__EXERCISE AIM__
Copy out each line of the data that includes the string "English".

__SOURCE INFORMATION__
*-*-*

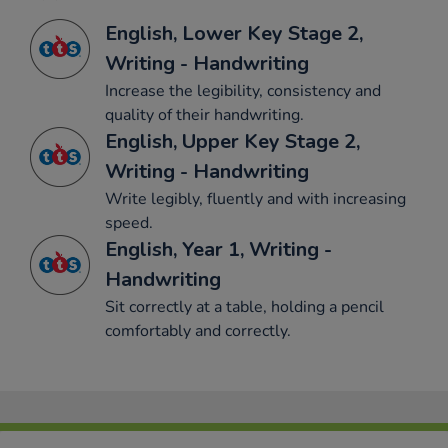
English, Lower Key Stage 2,
Writing - Handwriting
Increase the legibility, consistency and
quality of their handwriting.
English, Upper Key Stage 2,
Writing - Handwriting
Write legibly, fluently and with increasing
speed.
English, Year 1, Writing -
Handwriting
Sit correctly at a table, holding a pencil
comfortably and correctly.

*-*-*

__ANSWER SECTION__
English, Lower Key Stage 2,
English, Upper Key Stage 2,
English, Year 1, Writing -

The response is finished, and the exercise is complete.